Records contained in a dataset
┄┄┄┄┄┄
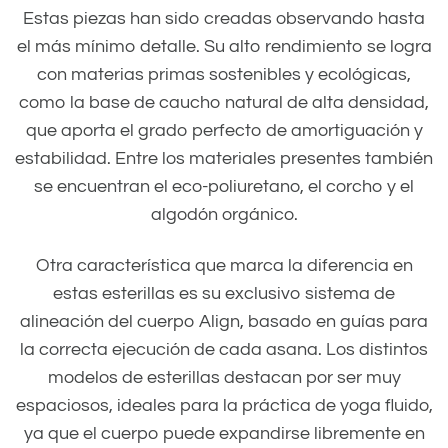
Estas piezas han sido creadas observando hasta
el más mínimo detalle. Su alto rendimiento se logra
con materias primas sostenibles y ecológicas,
como la base de caucho natural de alta densidad,
que aporta el grado perfecto de amortiguación y
estabilidad. Entre los materiales presentes también
se encuentran el eco-poliuretano, el corcho y el
algodón orgánico.
Otra característica que marca la diferencia en
estas esterillas es su exclusivo sistema de
alineación del cuerpo Align, basado en guías para
la correcta ejecución de cada asana. Los distintos
modelos de esterillas destacan por ser muy
espaciosos, ideales para la práctica de yoga fluido,
ya que el cuerpo puede expandirse libremente en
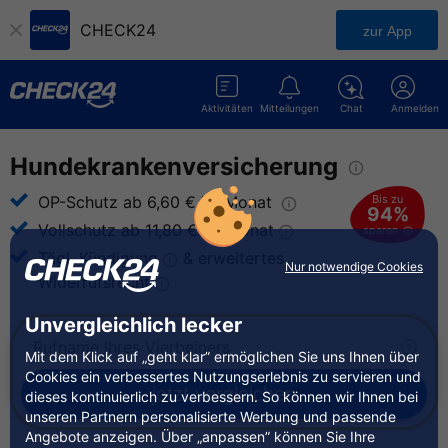
CHECK24
zur App
Aktivitäten
Mitteilungen
Chat
Anmelden
Hundekrankenversicherung
Bis zu
OP-Schutz ab 6,60 € im
Monat
94%
Vollschutz ab 11,80 € im
Monat
sparen
Tägl.
Kündigung
& erweitertes
Nur notwendige Cookies
Widerrufsrecht
Unvergleichlich lecker
Mit dem Klick auf „geht klar” ermöglichen Sie uns Ihnen über
Cookies ein verbessertes Nutzungserlebnis zu servieren und
jetzt
vergleichen
dieses kontinuierlich zu verbessern. So können wir Ihnen bei
unseren Partnern personalisierte Werbung und passende
Angebote anzeigen. Über „anpassen” können Sie Ihre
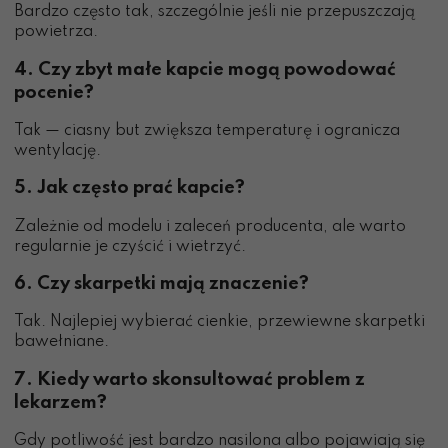
Bardzo często tak, szczególnie jeśli nie przepuszczają
powietrza.
4. Czy zbyt małe kapcie mogą powodować
pocenie?
Tak — ciasny but zwiększa temperaturę i ogranicza
wentylację.
5. Jak często prać kapcie?
Zależnie od modelu i zaleceń producenta, ale warto
regularnie je czyścić i wietrzyć.
6. Czy skarpetki mają znaczenie?
Tak. Najlepiej wybierać cienkie, przewiewne skarpetki
bawełniane.
7. Kiedy warto skonsultować problem z
lekarzem?
Gdy potliwość jest bardzo nasilona albo pojawiają się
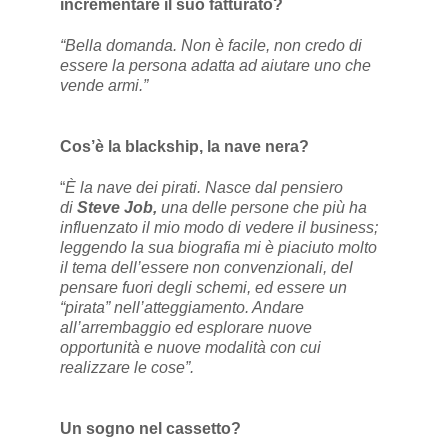
incrementare il suo fatturato?
“Bella domanda. Non è facile, non credo di
essere la persona adatta ad aiutare uno che
vende armi.”
Cos’è la blackship, la nave nera?
“
È la nave dei pirati. Nasce dal pensiero
di
Steve Job,
una delle persone che più ha
influenzato il mio modo di vedere il business;
leggendo la sua biografia mi è piaciuto molto
il tema dell’essere non convenzionali, del
pensare fuori degli schemi, ed essere un
“pirata” nell’atteggiamento. Andare
all’arrembaggio ed esplorare nuove
opportunità e nuove modalità con cui
realizzare le cose”.
Un sogno nel cassetto?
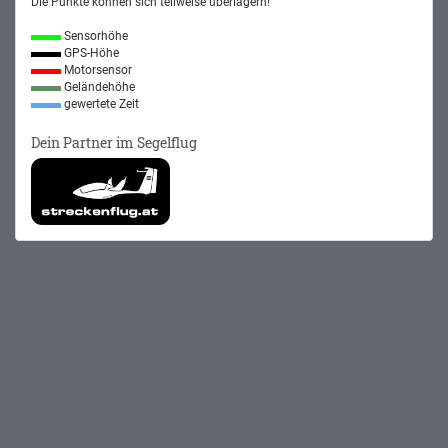
Die Punkte können sich teilweise überlagern!
Sensorhöhe
GPS-Höhe
Motorsensor
Geländehöhe
gewertete Zeit
Dein Partner im Segelflug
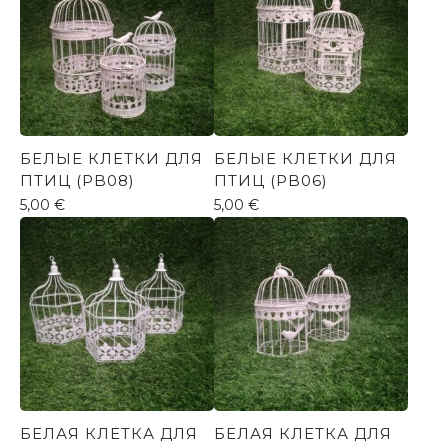
БЕЛЫЕ КЛЕТКИ ДЛЯ
БЕЛЫЕ КЛЕТКИ ДЛЯ
ПТИЦ (PB08)
ПТИЦ (PB06)
5,00
€
5,00
€
БЕЛАЯ КЛЕТКА ДЛЯ
БЕЛАЯ КЛЕТКА ДЛЯ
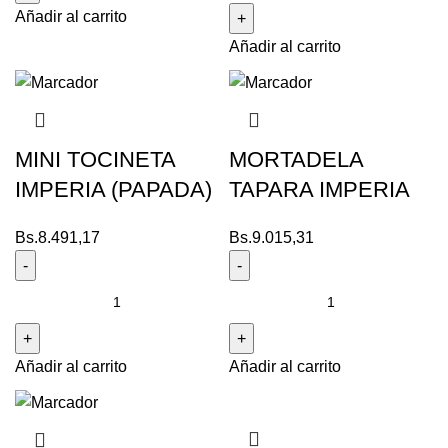
Añadir al carrito
Añadir al carrito
MINI TOCINETA
MORTADELA
IMPERIA (PAPADA)
TAPARA IMPERIA
Bs.
8.491,17
Bs.
9.015,31
Añadir al carrito
Añadir al carrito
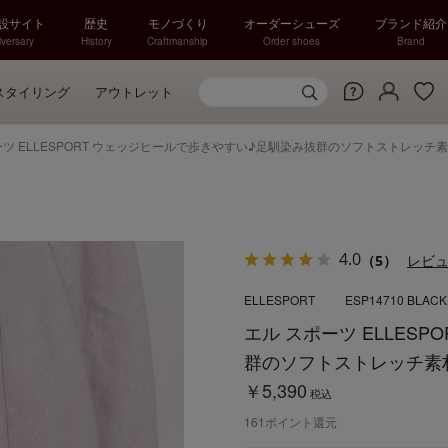
特設サイト
歴史
モノづくり
オーダーシューズ
ブランド紹介
versary
History
Craftmanship
Order shoes
Brand
スタイリング
アウトレット
ーツ ELLESPORT ウェッジヒールで歩きやすい♪足馴染み抜群のソフトストレッチ素材
4.0
（5）
レビ
ELLESPORT
ESP14710 BLACK
エル スポーツ ELLES
群のソフトストレッチ素材 
￥5,390
税込
161
ポイント還元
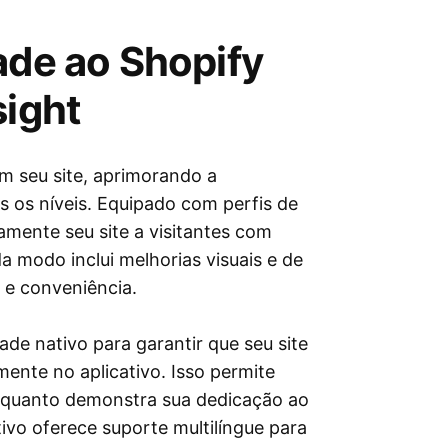
ade ao Shopify
sight
em seu site, aprimorando a
s os níveis. Equipado com perfis de
camente seu site a visitantes com
a modo inclui melhorias visuais e de
e e conveniência.
de nativo para garantir que seu site
mente no aplicativo. Isso permite
enquanto demonstra sua dedicação ao
tivo oferece suporte multilíngue para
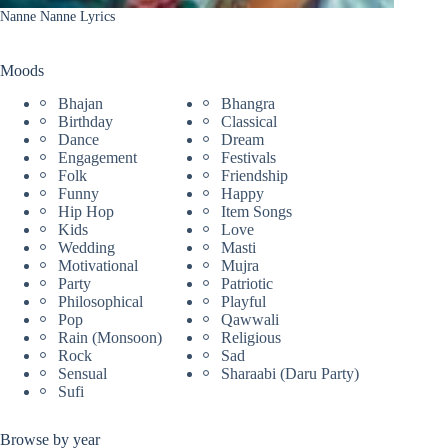
Nanne Nanne Lyrics
Moods
Bhajan
Bhangra
Birthday
Classical
Dance
Dream
Engagement
Festivals
Folk
Friendship
Funny
Happy
Hip Hop
Item Songs
Kids
Love
Wedding
Masti
Motivational
Mujra
Party
Patriotic
Philosophical
Playful
Pop
Qawwali
Rain (Monsoon)
Religious
Rock
Sad
Sensual
Sharaabi (Daru Party)
Sufi
Browse by year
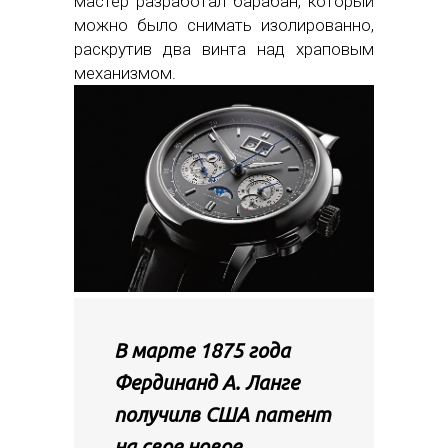
мастер разработал барабан, который
можно было снимать изолированно,
раскрутив два винта над храповым
механизмом.
В марте 1875 года
Фердинанд А. Ланге
получилв США патент
на свое новое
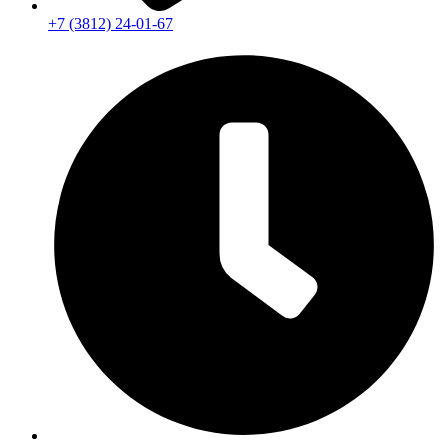
+7 (3812) 24-01-67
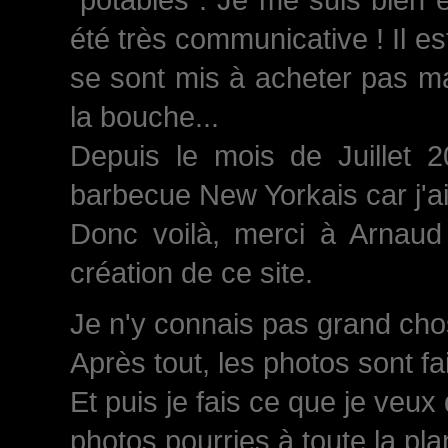
été très communicative ! Il est
se sont mis à acheter pas ma
la bouche...
Depuis le mois de Juillet 
barbecue New Yorkais car j'a
Donc voilà, merci à Arnaud 
création de ce site.
Je n'y connais pas grand chose
Après tout, les photos sont fa
Et puis je fais ce que je veux
photos pourries à toute la plan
┄┄┄┄┄┄
• DIRECTIONS
Output only the lines above from the one containing "Bardzo często tak, szczególnie" to the one containing "non credo di", both included, exactly as written and with no pictures.

• RESULT OF THIS TASK
Bardzo często tak, szczególnie jeśli nie przepuszczają
powietrza.
4. Czy zbyt małe kapcie mogą powodować
pocenie?
Tak — ciasny but zwiększa temperaturę i ogranicza
wentylację.
5. Jak często prać kapcie?
Zależnie od modelu i zaleceń producenta, ale warto
regularnie je czyścić i wietrzyć.
6. Czy skarpetki mają znaczenie?
Tak. Najlepiej wybierać cienkie, przewiewne skarpetki
bawełniane.
7. Kiedy warto skonsultować problem z
lekarzem?
Gdy potliwość jest bardzo nasilona albo pojawiają się
incrementare il suo fatturato?
“Bella domanda. Non è facile, non credo di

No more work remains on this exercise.